Exercise brief: The listing that follows must be retyped exactly, without its pictures.

Exercise input:
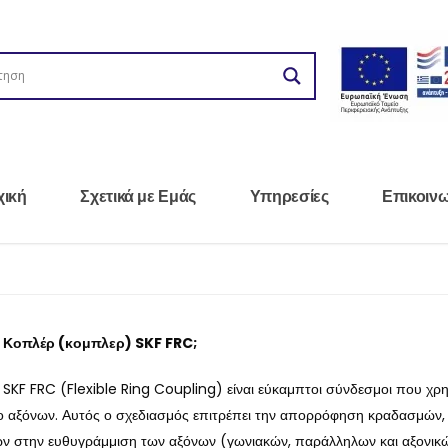
χική
Σχετικά με Εμάς
Υπηρεσίες
Επικοιν
τα Κοπλέρ (κομπλερ) SKF FRC;
 SKF FRC (Flexible Ring Coupling) είναι εύκαμπτοι σύνδεσμοι που χρη
ο αξόνων.
Αυτός ο σχεδιασμός επιτρέπει την απορρόφηση κραδασμών, 
ν στην ευθυγράμμιση των αξόνων (γωνιακών, παράλληλων και αξονικώ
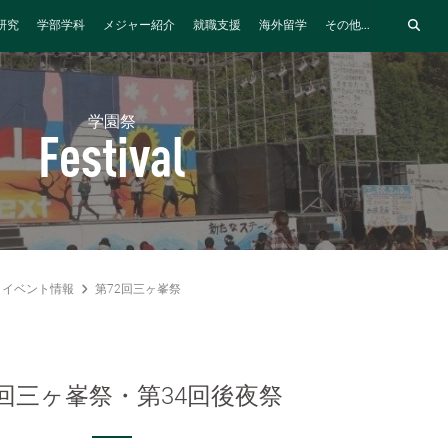
研究
学部学科
メジャー紹介
就職支援
海外留学
その他...
学園祭
Festival
イベント情報
第72回三ヶ峯祭
2回三ヶ峯祭・第34回後夜祭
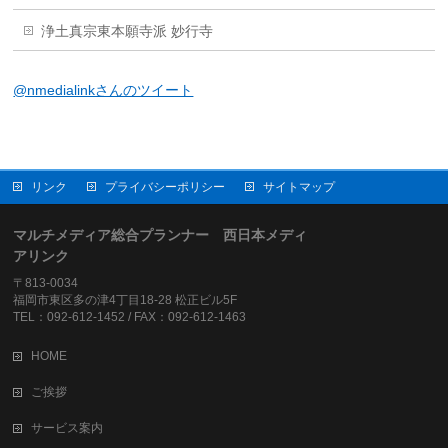
浄土真宗東本願寺派 妙行寺
@nmedialinkさんのツイート
リンク
プライバシーポリシー
サイトマップ
マルチメディア総合プランナー 西日本メディ
アリンク
〒813-0034
福岡市東区多の津4丁目18-28 松正ビル5F
TEL：092-612-1452 / FAX：092-612-1463
HOME
ご挨拶
サービス案内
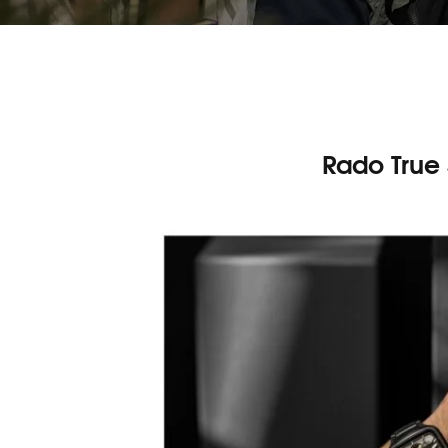
Rado True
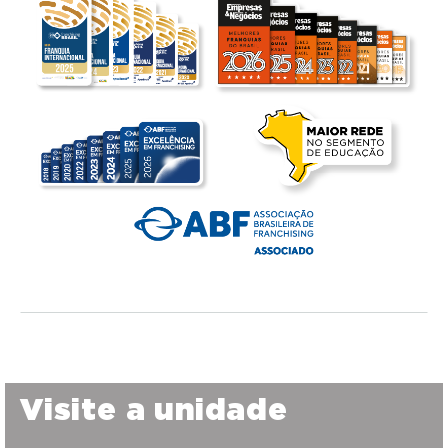
Visite a unidade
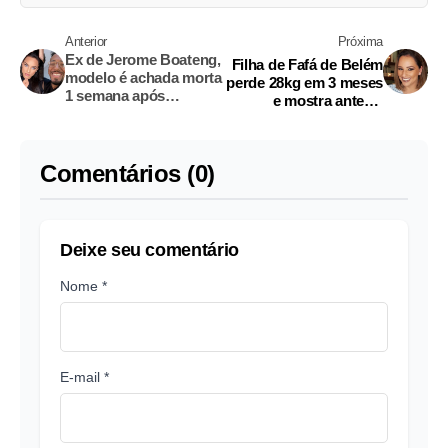
Anterior
Próxima
Ex de Jerome Boateng,
Filha de Fafá de Belém
modelo é achada morta
perde 28kg em 3 meses
1 semana após
e mostra antes e
separação
depois
Comentários (0)
Deixe seu comentário
Nome *
E-mail *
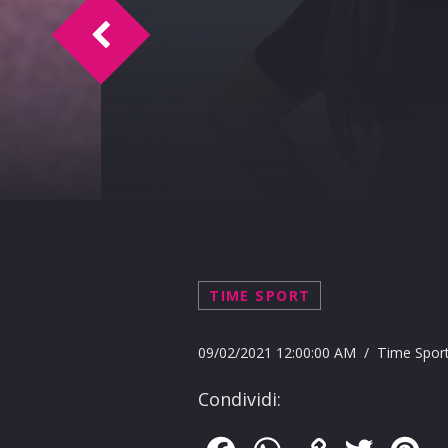
Doc Time intervista Mario Biondi 9-2-20
TIME SPORT
09/02/2021 12:00:00 AM / Time Spor
Condividi:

Response box:
χική
Σχετικά με Εμάς
Υπηρεσίες
Επικοιν
τα Κοπλέρ (κομπλερ) SKF FRC;
 SKF FRC (Flexible Ring Coupling) είναι εύκαμπτοι σύνδεσμοι που χρη
ο αξόνων.
Αυτός ο σχεδιασμός επιτρέπει την απορρόφηση κραδασμών, 
ν στην ευθυγράμμιση των αξόνων (γωνιακών, παράλληλων και αξονικώ
研究
学部学科
メジャー紹介
就職支援
海外留学
その他...
学園祭
Festival
イベント情報
第72回三ヶ峯祭
2回三ヶ峯祭・第34回後夜祭
浄土真宗東本願寺派 妙行寺
@nmedialinkさんのツイート
リンク
プライバシーポリシー
サイトマップ
マルチメディア総合プランナー 西日本メディ
アリンク
〒813-0034
福岡市東区多の津4丁目18-28 松正ビル5F
TEL：092-612-1452 / FAX：092-612-1463
HOME
ご挨拶
サービス案内
Rado True
Visite a unidade
Anterior
Próxima
Ex de Jerome Boateng,
Filha de Fafá de Belém
modelo é achada morta
perde 28kg em 3 meses
1 semana após
e mostra antes e
separação
depois
Comentários (0)
Deixe seu comentário
Nome *
E-mail *
Doc Time intervista Mario Biondi 9-2-20
TIME SPORT
09/02/2021 12:00:00 AM / Time Spor
Condividi:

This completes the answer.